TASK PROMPT - Repeat every entry exactly. Leave nothing out.

INFORMATION -

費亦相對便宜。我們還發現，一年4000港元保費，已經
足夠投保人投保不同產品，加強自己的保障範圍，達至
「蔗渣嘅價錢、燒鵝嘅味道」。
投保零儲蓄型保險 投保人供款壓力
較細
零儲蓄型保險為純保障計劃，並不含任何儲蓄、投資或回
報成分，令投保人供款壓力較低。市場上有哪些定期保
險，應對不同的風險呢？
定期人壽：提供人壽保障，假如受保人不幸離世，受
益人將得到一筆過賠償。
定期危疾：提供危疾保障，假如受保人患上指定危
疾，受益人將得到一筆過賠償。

RESPONSE TO THE TASK -
費亦相對便宜。我們還發現，一年4000港元保費，已經
足夠投保人投保不同產品，加強自己的保障範圍，達至
「蔗渣嘅價錢、燒鵝嘅味道」。
投保零儲蓄型保險 投保人供款壓力
較細
零儲蓄型保險為純保障計劃，並不含任何儲蓄、投資或回
報成分，令投保人供款壓力較低。市場上有哪些定期保
險，應對不同的風險呢？
定期人壽：提供人壽保障，假如受保人不幸離世，受
益人將得到一筆過賠償。
定期危疾：提供危疾保障，假如受保人患上指定危
疾，受益人將得到一筆過賠償。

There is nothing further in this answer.